Non, mais j'ajouterais, en prenant l'exemple des humains où les choses sont assez nettes, que nous sommes à la fois des individus, des membres d'une société et des membres d'une espèce. Et ces trois notions sont absolument indissociables, je dirais même qu'elles sont comprises les unes dans les autres : au sein de mon individualité il y a l'espèce dans la mesure où l'espèce ne peut pas continuer sans le secours de deux individus de sexes différents ; au sein de l'individu il y a la société, c'est-à-dire la culture, le langage la société est donc à l'intérieur de l'individu qui est l'intérieur de la société. Ces trois notions sont absolument indissociables, mais bien que la tendance réductionniste, simplificatrice, soit très courante dans le monde des biologistes, on ne peut pas considérer que l'individu n'est qu'une sorte d'épi-phénomène et que la définition de la vie est purement et simplement l'auto-reproduction. Il faut dire d'emblée que pour un biologiste moléculaire strict la vie n'existe pas. C'est ce qu'avait souligné François Jacob : " On n'interroge plus la vie aujourd'hui dans les laboratoires" (6). La tendance réductionniste qui a animé la science jusqu'à une époque toute récente, et qui est aujourd'hui encore prépondérante en biologie, avait même réussi à éliminer le cosmos qui n'était plus que de l'espace temps. Le cosmos est réapparu avec la découverte d'un événement initial, le Big Bang et l'expansion de l'univers, ce qui permet maintenant de dire que notre cosmos a une histoire. Le cosmos est enfin ressuscité L'Homme, à son tour, a été radicalement ment éliminé par Claude Lévi-Strauss qui a soutenu que le but des sciences humaines était de dissoudre l'homme (7) et bien entendu on a eu par la suite le bourdivisme réduisant l'individu à ses champs et à ses habitus.

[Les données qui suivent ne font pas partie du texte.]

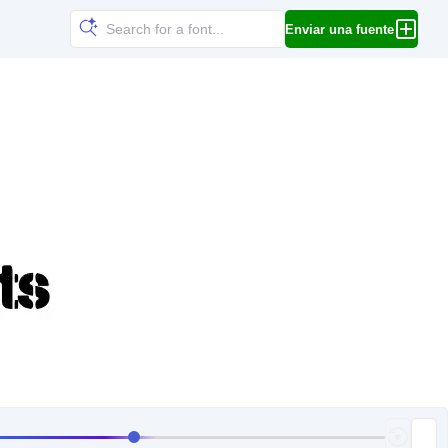
Enviar una fuente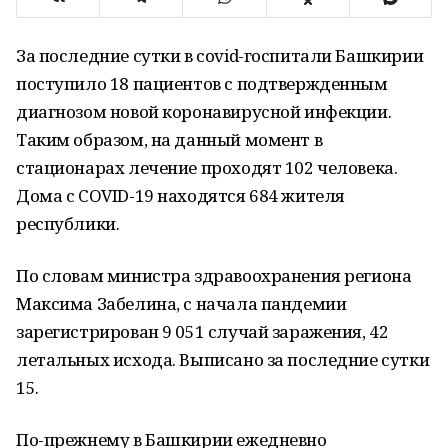
За последние сутки в covid-госпитали Башкирии
поступило 18 пациентов с подтвержденным
диагнозом новой коронавирусной инфекции.
Таким образом, на данный момент в
стационарах лечение проходят 102 человека.
Дома с COVID-19 находятся 684 жителя
республики.
По словам министра здравоохранения региона
Максима Забелина, с начала пандемии
зарегистрирован 9 051 случай заражения, 42
летальных исхода. Выписано за последние сутки
15.
По-прежнему в Башкирии ежедневно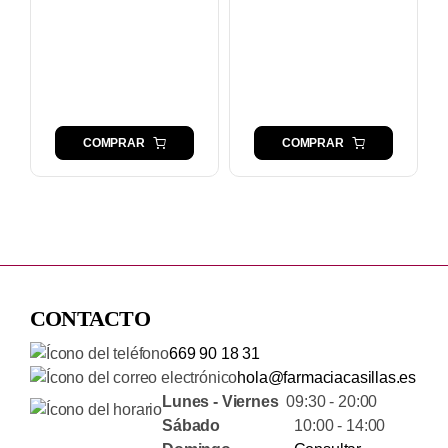
COMPRAR
COMPRAR
CONTACTO
669 90 18 31
hola@farmaciacasillas.es
Lunes - Viernes
09:30 - 20:00
Sábado
10:00 - 14:00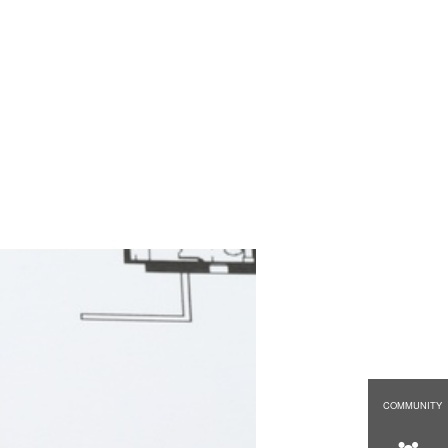
COMMUNITY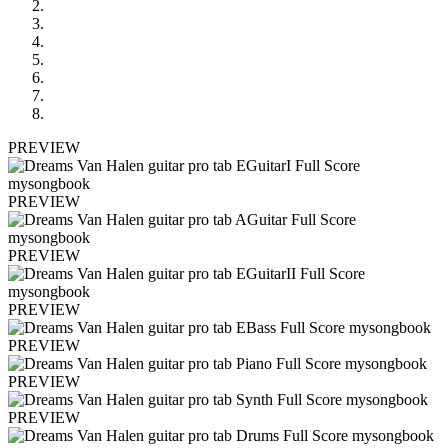
PREVIEW
PREVIEW
PREVIEW
PREVIEW
PREVIEW
PREVIEW
PREVIEW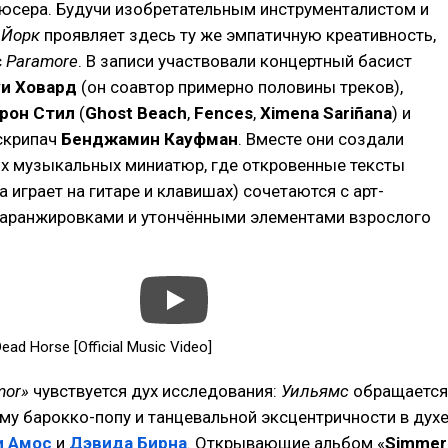
дюсера. Будучи изобретательным инструменталистом и
,
Йорк
проявляет здесь ту же эмпатичную креативность,
с
Paramore
. В записи участвовали концертный басист
и Ховард
(он соавтор примерно половины треков),
рон Стил
(
Ghost Beach
,
Fences
,
Ximena Sariñana
) и
скрипач
Бенджамин Кауфман
. Вместе они создали
х музыкальных миниатюр, где откровенные тексты
а играет на гитаре и клавишах) сочетаются с арт-
аранжировками и утончёнными элементами взрослого
Dead Horse [Official Music Video]
mor»
чувствуется дух исследования:
Уильямс
обращается
му барокко-попу и танцевальной эксцентричности в дух
и Амос
и
Дэвида Бирна
. Открывающие альбом «
Simmer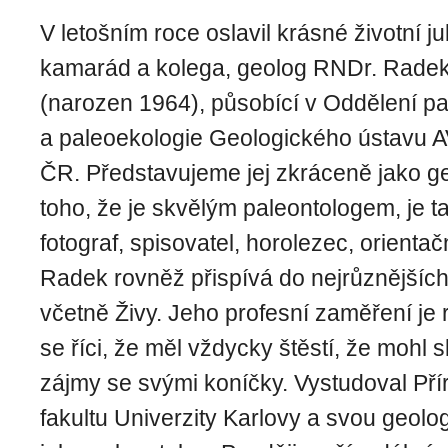
V letošním roce oslavil krásné životní j
kamarád a kolega, geolog RNDr. Radek
(narozen 1964), působící v Oddělení pa
a paleoekologie Geologického ústavu 
ČR. Představujeme jej zkráceně jako g
toho, že je skvělým paleontologem, je 
fotograf, spisovatel, horolezec, orientač
Radek rovněž přispívá do nejrůznějších 
včetně Živy. Jeho profesní zaměření je
se říci, že měl vždycky štěstí, že mohl s
zájmy se svými koníčky. Vystudoval Př
fakultu Univerzity Karlovy a svou geolo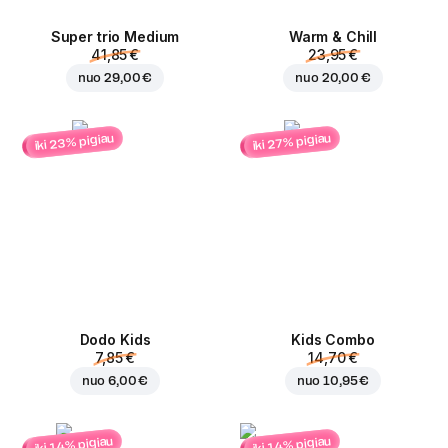
Super trio Medium
Warm & Chill
41,85 €
23,95 €
nuo
29,00 €
nuo
20,00 €
iki 23% pigiau
iki 27% pigiau
Dodo Kids
Kids Combo
7,85 €
14,70 €
nuo
6,00 €
nuo
10,95 €
iki 14% pigiau
iki 14% pigiau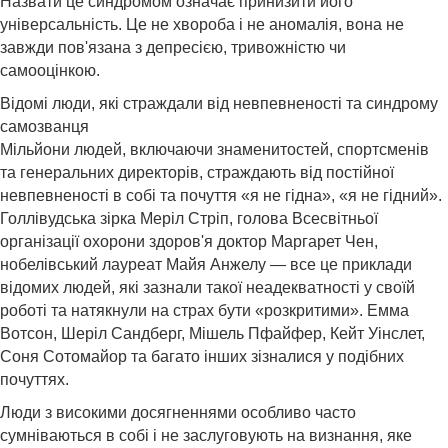
Назвати це синдромом означає принизити його
універсальність. Це не хвороба і не аномалія, вона не
завжди пов'язана з депресією, тривожністю чи
самооцінкою.
Відомі люди, які страждали від невпевненості та синдрому
самозванця
Мільйони людей, включаючи знаменитостей, спортсменів
та генеральних директорів, страждають від постійної
невпевненості в собі та почуття «я не гідна», «я не гідний».
Голлівудська зірка Меріл Стріп, голова Всесвітньої
організації охорони здоров'я доктор Маргарет Чен,
нобелівський лауреат Майя Анжелу — все це приклади
відомих людей, які зазнали такої неадекватності у своїй
роботі та натякнули на страх бути «розкритими». Емма
Вотсон, Шеріл Сандберг, Мішель Пфайфер, Кейт Уінслет,
Соня Сотомайор та багато інших зізналися у подібних
почуттях.
Люди з високими досягненнями особливо часто
сумніваються в собі і не заслуговують на визнання, яке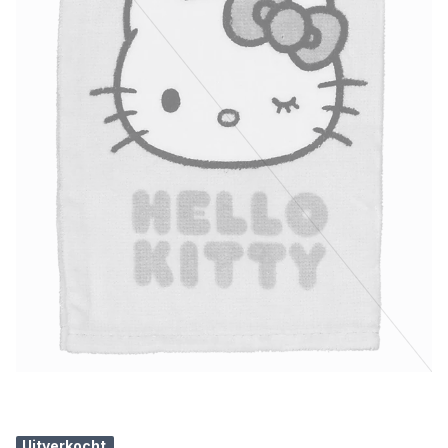
Uitverkocht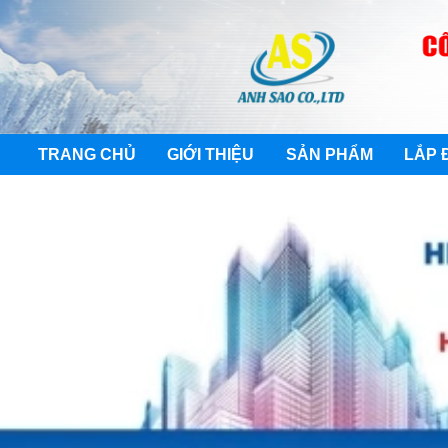
TRANG CHỦ
GIỚI THIỆU
SẢN PHẨM
LẮP 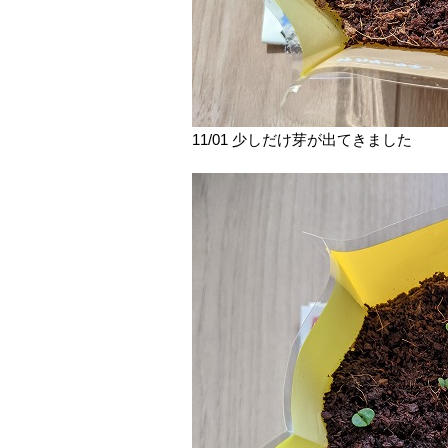
11/01 少しだけ芽が出てきました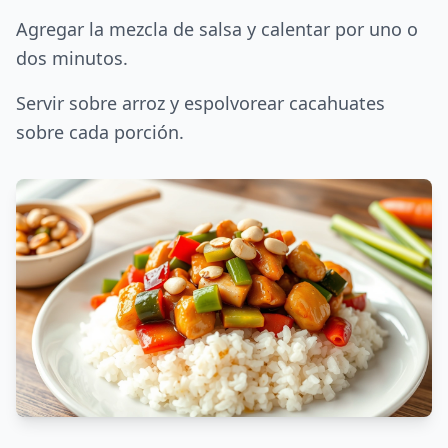
Agregar la mezcla de salsa y calentar por uno o
dos minutos.
Servir sobre arroz y espolvorear cacahuates
sobre cada porción.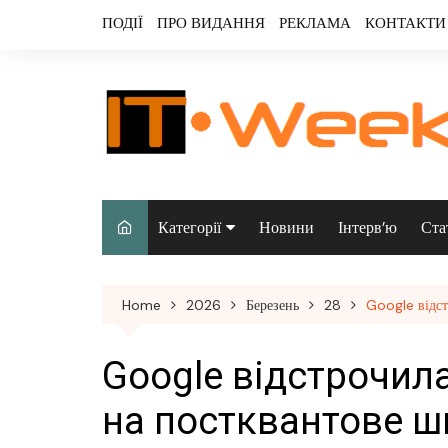
Skip
ПОДІЇ
ПРО ВИДАННЯ
РЕКЛАМА
КОНТАКТИ
to
content
Категорії
Новини
Інтерв’ю
Ста
Аналітика
Home
2026
Березень
28
Google відст
Аудіо & відео
Безпека
Google відстрочила
Інфраструктура/
на постквантове 
датацентри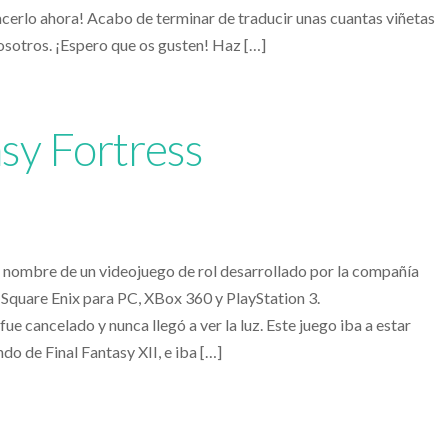
cerlo ahora! Acabo de terminar de traducir unas cuantas viñetas
osotros. ¡Espero que os gusten! Haz […]
asy Fortress
el nombre de un videojuego de rol desarrollado por la compañía
Square Enix para PC, XBox 360 y PlayStation 3.
e cancelado y nunca llegó a ver la luz. Este juego iba a estar
do de Final Fantasy XII, e iba […]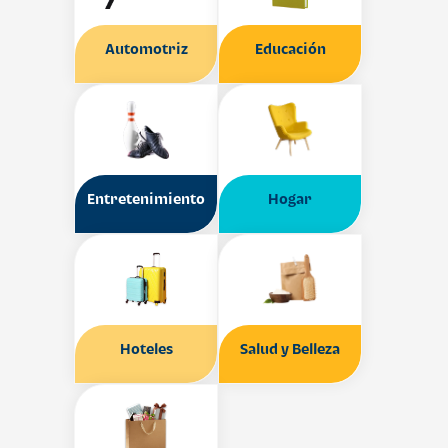
Automotriz
Educación
Entretenimiento
Hogar
Hoteles
Salud y Belleza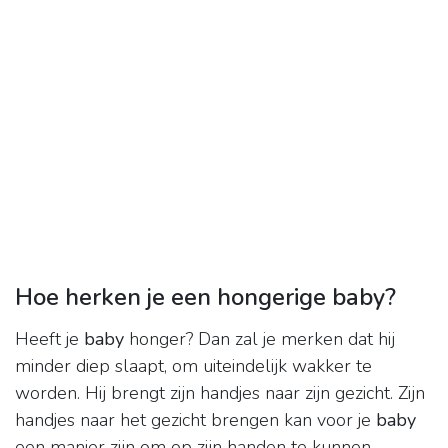
Hoe herken je een hongerige baby?
Heeft je
baby
honger? Dan zal je merken dat hij
minder diep slaapt, om uiteindelijk wakker te
worden. Hij brengt zijn handjes naar zijn gezicht. Zijn
handjes naar het gezicht brengen kan voor je
baby
een manier zijn om op zijn handen te kunnen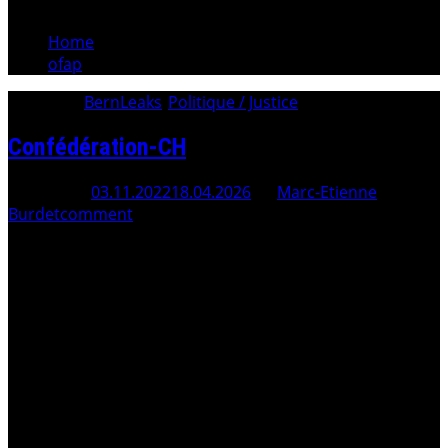
Home
ofap
Category:
BernLeaks
/
Politique / Justice
Confédération-CH
Posted On
03.11.2022
18.04.2026
By
Marc-Etienne
Burdet
comment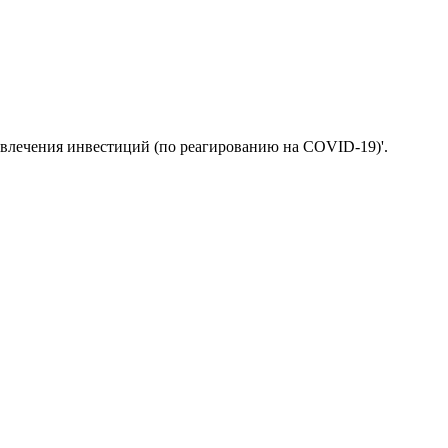
ивлечения инвестиций (по реагированию на COVID-19)'.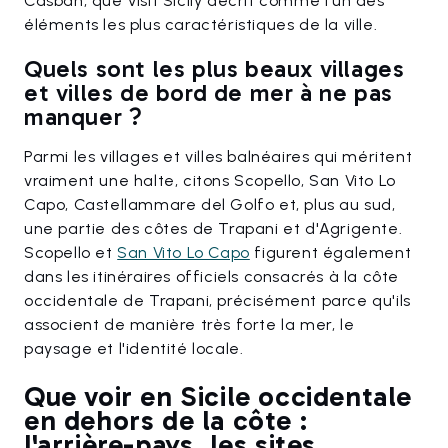
Casbah, que Visit Sicily décrit comme l'un des
éléments les plus caractéristiques de la ville.
Quels sont les plus beaux villages
et villes de bord de mer à ne pas
manquer ?
Parmi les villages et villes balnéaires qui méritent
vraiment une halte, citons Scopello, San Vito Lo
Capo, Castellammare del Golfo et, plus au sud,
une partie des côtes de Trapani et d'Agrigente.
Scopello et
San Vito Lo Capo
figurent également
dans les itinéraires officiels consacrés à la côte
occidentale de Trapani, précisément parce qu'ils
associent de manière très forte la mer, le
paysage et l'identité locale.
Que voir en Sicile occidentale
en dehors de la côte :
l'arrière-pays, les sites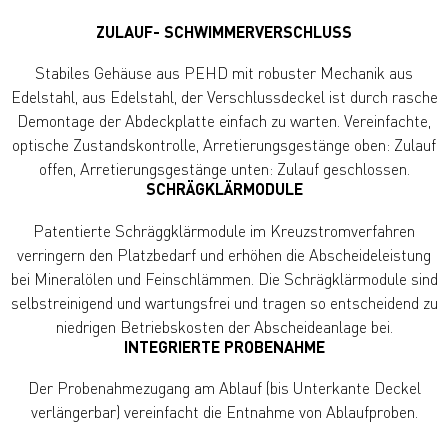
ZULAUF- SCHWIMMERVERSCHLUSS
Stabiles Gehäuse aus PEHD mit robuster Mechanik aus
Edelstahl,
aus Edelstahl, der Verschlussdeckel ist durch rasche
Demontage der Abdeckplatte einfach zu warten. Vereinfachte,
optische Zustandskontrolle, Arretierungsgestänge oben: Zulauf
offen, Arretierungsgestänge unten: Zulauf geschlossen.
SCHRÄGKLÄRMODULE
Patentierte Schräggklärmodule im Kreuzstromverfahren
verringern den Platzbedarf und erhöhen die Abscheideleistung
bei Mineralölen und Feinschlämmen. Die Schrägklärmodule sind
selbstreinigend und wartungsfrei und tragen so entscheidend zu
niedrigen Betriebskosten der Abscheideanlage bei.
INTEGRIERTE PROBENAHME
Der Probenahmezugang am Ablauf (bis Unterkante Deckel
verlängerbar) vereinfacht die Entnahme von Ablaufproben.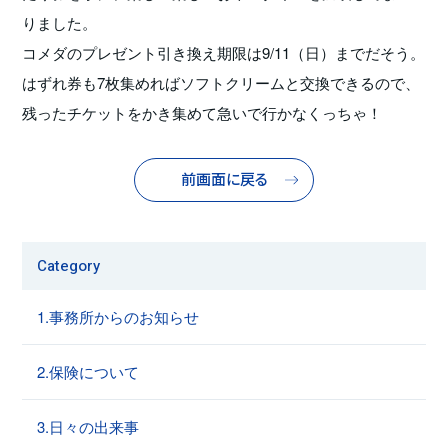
りました。
コメダのプレゼント引き換え期限は9/11（日）までだそう。
はずれ券も7枚集めればソフトクリームと交換できるので、
残ったチケットをかき集めて急いで行かなくっちゃ！
前画面に戻る
Category
1.事務所からのお知らせ
2.保険について
3.日々の出来事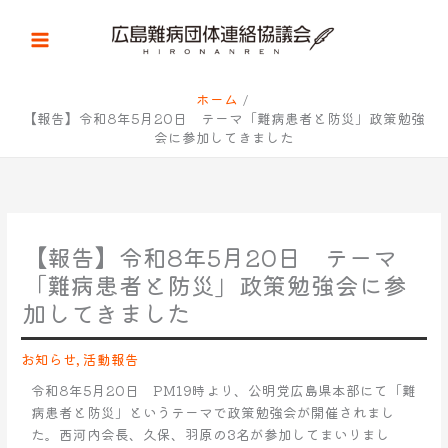
内
容
を
ス
キ
ホーム
【報告】令和8年5月20日 テーマ「難病患者と防災」政策勉強
ッ
会に参加してきました
プ
【報告】令和8年5月20日 テーマ
「難病患者と防災」政策勉強会に参
加してきました
お知らせ
,
活動報告
令和8年5月20日 PM19時より、公明党広島県本部にて「難
病患者と防災」というテーマで政策勉強会が開催されまし
た。西河内会長、久保、羽原の3名が参加してまいりまし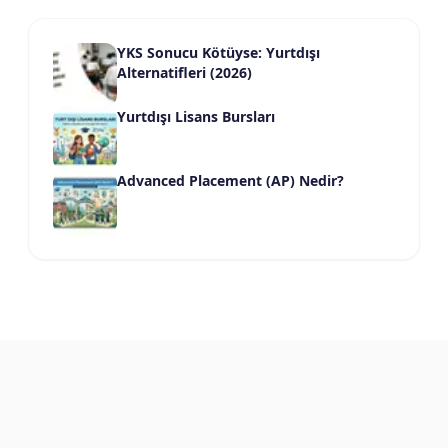
YKS Sonucu Kötüyse: Yurtdışı
Alternatifleri (2026)
Yurtdışı Lisans Bursları
Advanced Placement (AP) Nedir?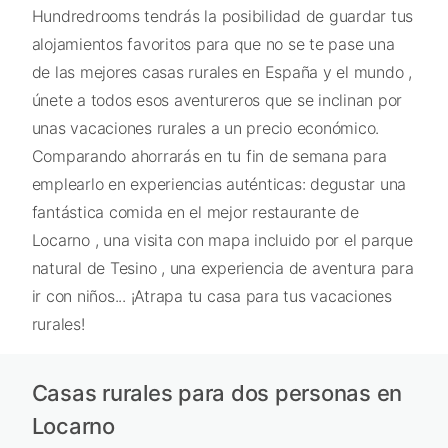
Hundredrooms tendrás la posibilidad de guardar tus
alojamientos favoritos para que no se te pase una
de las mejores casas rurales en España y el mundo ,
únete a todos esos aventureros que se inclinan por
unas vacaciones rurales a un precio económico.
Comparando ahorrarás en tu fin de semana para
emplearlo en experiencias auténticas: degustar una
fantástica comida en el mejor restaurante de
Locarno , una visita con mapa incluido por el parque
natural de Tesino , una experiencia de aventura para
ir con niños... ¡Atrapa tu casa para tus vacaciones
rurales!
Casas rurales para dos personas en
Locarno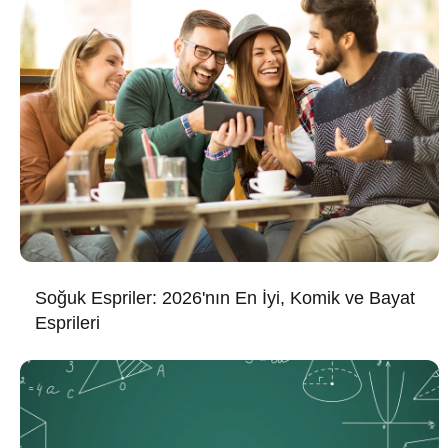
Soğuk Espriler: 2026'nın En İyi, Komik ve Bayat
Esprileri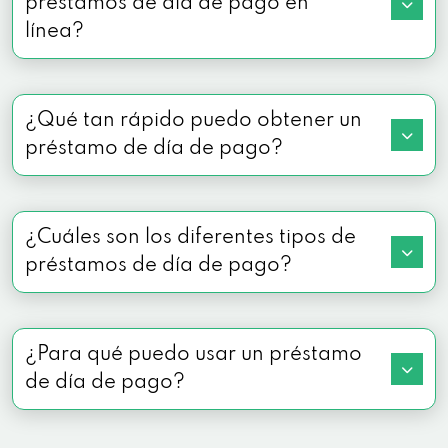
préstamos de día de pago en
línea?
Check Into Cash
1432 E Geneva St # D, Delavan, WI 53115
¿Qué tan rápido puedo obtener un
préstamo de día de pago?
129 W Sunset Dr, Waukesha, WI 53189
2715 S 108th St, West Allis, WI 53227
¿Cuáles son los diferentes tipos de
préstamos de día de pago?
5201 Washington Ave # L, Mt Pleasant, WI
53406
¿Para qué puedo usar un préstamo
2811 Milton Ave # 150, Janesville, WI 53545
de día de pago?
1626 N Spring St # 2, Beaver Dam, WI
53916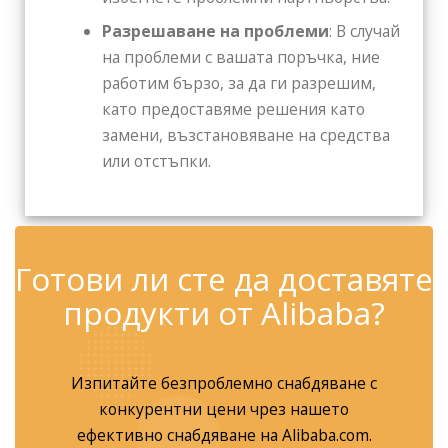
Разрешаване на проблеми
: В случай
на проблеми с вашата поръчка, ние
работим бързо, за да ги разрешим,
като предоставяме решения като
замени, възстановяване на средства
или отстъпки.
✆
Готови ли сте да доставяте
продукти от Alibaba?
Изпитайте безпроблемно снабдяване с
конкурентни цени чрез нашето
ефективно снабдяване на Alibaba.com.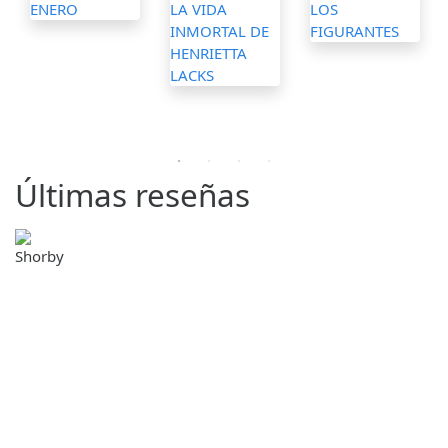
Últimas reseñas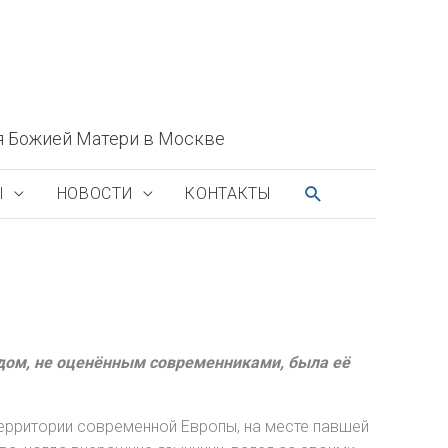
я Божией Матери в Москве
ПОИСК
Ы
НОВОСТИ
КОНТАКТЫ
удом, не оценённым современниками, была её
 территории современной Европы, на месте павшей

Dans la sociobiologie d'Edward O. Wilson (8), portée à sa limite par Richard Dawkins dans Le Gène égoïste (9), les vrais sujets sont les gènes qui passent leur temps à vouloir se maximiser. Ces auteurs affirment que les sociétés de fourmis ont un intérêt génétique à ce que certaines d'entre elles se dévouent, sacrifient leur vie, vu que toutes les fourmis ont, du fait de leur parenté, les mêmes gènes. Ils expliquent ainsi le don de soi, le don patriotique, par la volonté des gènes. Or, à mon avis, s'il y a des sujets c'est au niveau des êtres vivants dans leur ensemble et non pas au niveau des gènes. Les gènes ne sont que des éléments chimiques. Ils sont porteurs d'une mémoire et d'un engramme qui se transforme en programme au fur et à mesure des besoins de l'organisme. Il y a une réification et une déification contemporaines du gène qui permettent d'occulter le problème de la complexité de la vie.